__Page-level text extractions__:

==*==

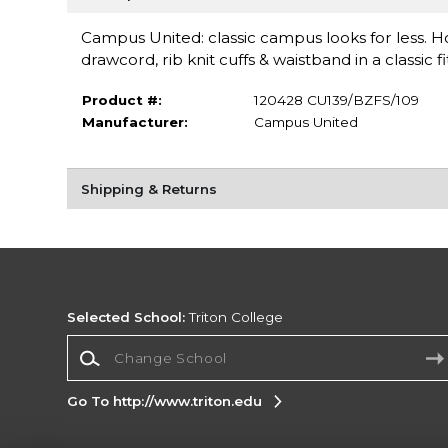
Campus United: classic campus looks for less. 
drawcord, rib knit cuffs & waistband in a classic fi
Product #:
120428 CU139/BZFS/109
Manufacturer:
Campus United
Shipping & Returns
Selected School:
Triton College
Change School
Go To http://www.triton.edu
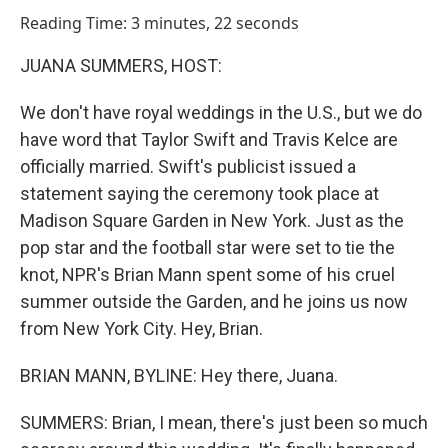
o
I
Reading Time: 3 minutes, 22 seconds
k
n
JUANA SUMMERS, HOST:
We don't have royal weddings in the U.S., but we do
have word that Taylor Swift and Travis Kelce are
officially married. Swift's publicist issued a
statement saying the ceremony took place at
Madison Square Garden in New York. Just as the
pop star and the football star were set to tie the
knot, NPR's Brian Mann spent some of his cruel
summer outside the Garden, and he joins us now
from New York City. Hey, Brian.
BRIAN MANN, BYLINE: Hey there, Juana.
SUMMERS: Brian, I mean, there's just been so much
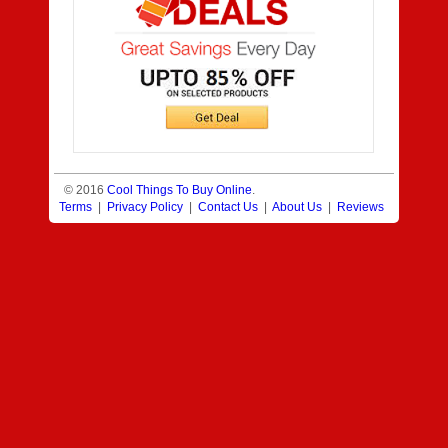
© 2016
Cool Things To Buy Online
.
Terms
|
Privacy Policy
|
Contact Us
|
About Us
|
Reviews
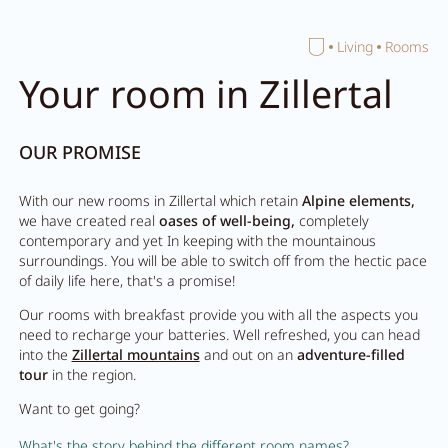
Home
Living
Rooms
Close search
Your room in Zillertal
OUR PROMISE
With our new rooms in Zillertal which retain
Alpine elements,
we have created real
oases of well-being,
completely
contemporary and yet In keeping with the mountainous
surroundings. You will be able to switch off from the hectic pace
of daily life here, that's a promise!
Our rooms with breakfast provide you with all the aspects you
need to recharge your batteries. Well refreshed, you can head
into the
Zillertal mountains
and out on an
adventure-filled
tour
in the region.
Want to get going?
What's the story behind the different room names?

==*==

__Task__: Word-for-word repeat, images excluded: return all the data.

__Answer to this problem__:
Campus United: classic campus looks for less. 
drawcord, rib knit cuffs & waistband in a classic fi
Product #:
120428 CU139/BZFS/109
Manufacturer:
Campus United
Shipping & Returns
Selected School:
Triton College
Change School
Go To http://www.triton.edu
o
I
Reading Time: 3 minutes, 22 seconds
k
n
JUANA SUMMERS, HOST:
We don't have royal weddings in the U.S., but we do
have word that Taylor Swift and Travis Kelce are
officially married. Swift's publicist issued a
statement saying the ceremony took place at
Madison Square Garden in New York. Just as the
pop star and the football star were set to tie the
knot, NPR's Brian Mann spent some of his cruel
summer outside the Garden, and he joins us now
from New York City. Hey, Brian.
BRIAN MANN, BYLINE: Hey there, Juana.
SUMMERS: Brian, I mean, there's just been so much
© 2016
Cool Things To Buy Online
.
Terms
|
Privacy Policy
|
Contact Us
|
About Us
|
Reviews
Home
Living
Rooms
Close search
Your room in Zillertal
OUR PROMISE
With our new rooms in Zillertal which retain
Alpine elements,
we have created real
oases of well-being,
completely
contemporary and yet In keeping with the mountainous
surroundings. You will be able to switch off from the hectic pace
of daily life here, that's a promise!
Our rooms with breakfast provide you with all the aspects you
need to recharge your batteries. Well refreshed, you can head
into the
Zillertal mountains
and out on an
adventure-filled
tour
in the region.
Want to get going?
What's the story behind the different room names?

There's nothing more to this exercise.